• [EXERCISE REQUIREMENTS] Pictures appear among the records below and must be omitted. Repeat exactly the lines from the line with "Posta Elettronica Certificata (PEC)" to the line with "Jak to działa?", both included.

• [Dataset excerpts]
──────────
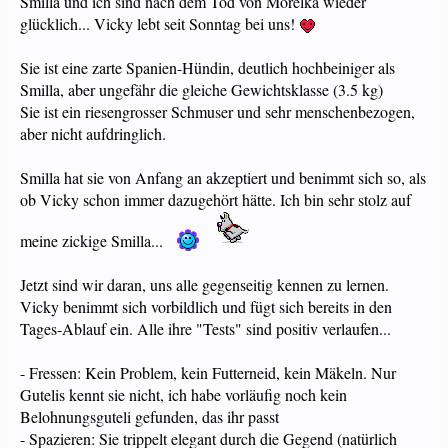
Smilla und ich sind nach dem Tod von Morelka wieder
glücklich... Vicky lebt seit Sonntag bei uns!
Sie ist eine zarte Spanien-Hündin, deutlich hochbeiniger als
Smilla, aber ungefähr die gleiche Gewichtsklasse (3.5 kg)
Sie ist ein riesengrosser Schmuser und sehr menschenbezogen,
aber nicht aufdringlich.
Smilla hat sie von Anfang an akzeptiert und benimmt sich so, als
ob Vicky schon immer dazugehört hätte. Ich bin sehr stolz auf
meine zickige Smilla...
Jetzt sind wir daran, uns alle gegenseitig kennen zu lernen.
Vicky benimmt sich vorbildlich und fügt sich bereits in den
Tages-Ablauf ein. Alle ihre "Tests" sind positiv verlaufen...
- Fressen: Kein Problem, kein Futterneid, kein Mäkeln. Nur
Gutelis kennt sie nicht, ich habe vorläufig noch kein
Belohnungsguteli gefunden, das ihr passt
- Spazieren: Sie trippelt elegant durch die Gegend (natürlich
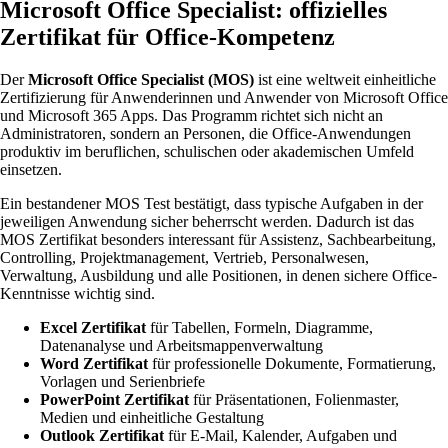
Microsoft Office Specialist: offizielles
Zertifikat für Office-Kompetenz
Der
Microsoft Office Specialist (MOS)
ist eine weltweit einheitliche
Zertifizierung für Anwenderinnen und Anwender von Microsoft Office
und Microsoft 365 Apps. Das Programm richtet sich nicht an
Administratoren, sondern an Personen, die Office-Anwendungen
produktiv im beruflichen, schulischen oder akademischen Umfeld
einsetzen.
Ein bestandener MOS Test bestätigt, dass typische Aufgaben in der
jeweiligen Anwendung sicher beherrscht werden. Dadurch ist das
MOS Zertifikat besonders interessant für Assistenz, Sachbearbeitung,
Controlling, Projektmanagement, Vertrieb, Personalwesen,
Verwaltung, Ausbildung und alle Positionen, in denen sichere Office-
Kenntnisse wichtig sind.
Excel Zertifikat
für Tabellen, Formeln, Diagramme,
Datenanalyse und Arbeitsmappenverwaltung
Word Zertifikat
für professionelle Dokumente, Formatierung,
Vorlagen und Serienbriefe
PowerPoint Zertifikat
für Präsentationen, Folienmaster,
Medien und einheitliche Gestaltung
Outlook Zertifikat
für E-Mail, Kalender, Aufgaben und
──────────
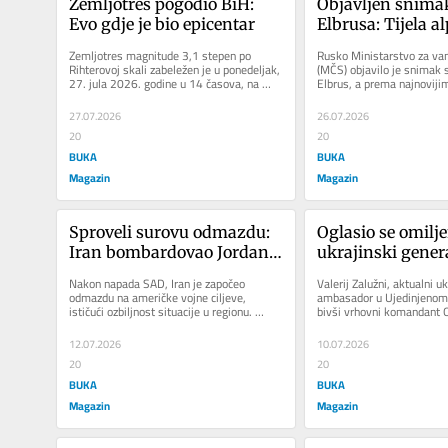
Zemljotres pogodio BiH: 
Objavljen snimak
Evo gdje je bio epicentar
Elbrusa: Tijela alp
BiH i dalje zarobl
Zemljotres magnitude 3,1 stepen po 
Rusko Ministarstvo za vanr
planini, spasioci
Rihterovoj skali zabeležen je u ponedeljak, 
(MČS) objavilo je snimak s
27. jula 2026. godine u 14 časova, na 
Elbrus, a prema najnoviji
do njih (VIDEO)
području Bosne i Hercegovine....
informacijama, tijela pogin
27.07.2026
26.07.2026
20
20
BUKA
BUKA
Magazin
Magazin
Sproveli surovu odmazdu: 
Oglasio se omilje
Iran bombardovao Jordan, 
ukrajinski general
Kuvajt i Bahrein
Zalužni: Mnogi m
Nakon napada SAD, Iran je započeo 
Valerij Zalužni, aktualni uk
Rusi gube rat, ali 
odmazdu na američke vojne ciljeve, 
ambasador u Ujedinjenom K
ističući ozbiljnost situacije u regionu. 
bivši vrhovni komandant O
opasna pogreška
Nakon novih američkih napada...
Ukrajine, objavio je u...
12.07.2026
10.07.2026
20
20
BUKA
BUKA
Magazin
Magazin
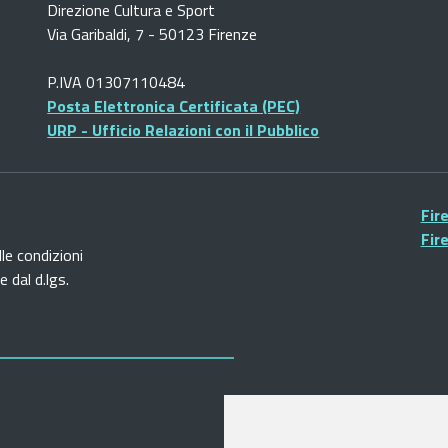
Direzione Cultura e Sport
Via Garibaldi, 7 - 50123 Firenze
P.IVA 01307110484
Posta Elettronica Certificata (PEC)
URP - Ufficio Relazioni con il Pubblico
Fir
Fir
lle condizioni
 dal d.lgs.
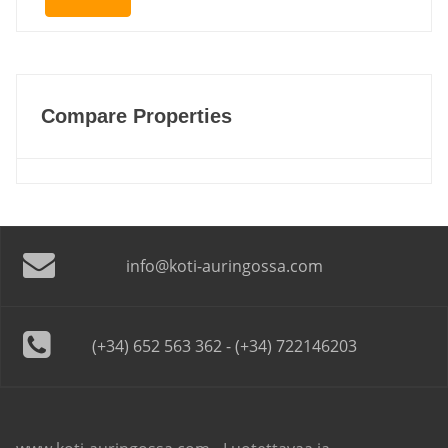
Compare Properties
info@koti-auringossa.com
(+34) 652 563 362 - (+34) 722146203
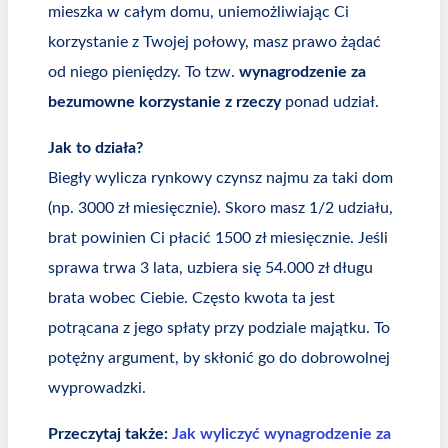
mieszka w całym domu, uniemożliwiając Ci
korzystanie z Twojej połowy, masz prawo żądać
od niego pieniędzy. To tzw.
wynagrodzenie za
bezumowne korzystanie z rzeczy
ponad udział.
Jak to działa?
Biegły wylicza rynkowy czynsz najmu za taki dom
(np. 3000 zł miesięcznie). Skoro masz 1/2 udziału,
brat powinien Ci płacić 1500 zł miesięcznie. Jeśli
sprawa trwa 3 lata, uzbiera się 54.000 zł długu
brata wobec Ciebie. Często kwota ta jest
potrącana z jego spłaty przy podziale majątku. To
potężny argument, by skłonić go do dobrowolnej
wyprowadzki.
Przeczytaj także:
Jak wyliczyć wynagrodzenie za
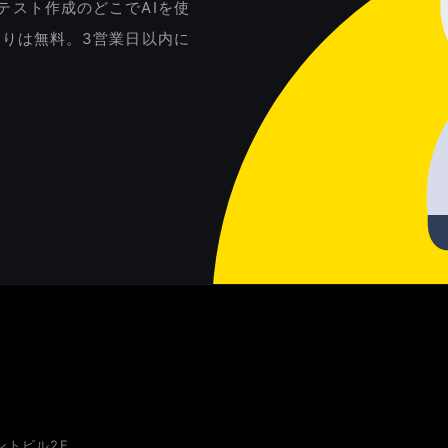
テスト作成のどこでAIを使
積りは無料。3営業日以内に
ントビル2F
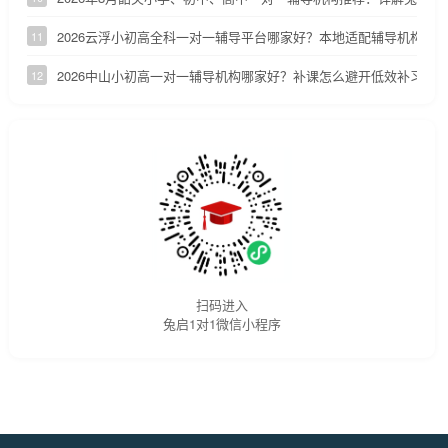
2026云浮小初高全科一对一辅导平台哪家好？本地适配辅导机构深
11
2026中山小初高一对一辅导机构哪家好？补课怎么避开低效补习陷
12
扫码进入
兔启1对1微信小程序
──────────
• [TASK RESPONSE]
Posta Elettronica Certificata (PEC)
URP - Ufficio Relazioni con il Pubblico
Fir
Fir
lle condizioni
 dal d.lgs.
Compare Properties
info@koti-auringossa.com
(+34) 652 563 362 - (+34) 722146203
mieszka w całym domu, uniemożliwiając Ci
korzystanie z Twojej połowy, masz prawo żądać
od niego pieniędzy. To tzw.
wynagrodzenie za
bezumowne korzystanie z rzeczy
ponad udział.
Jak to działa?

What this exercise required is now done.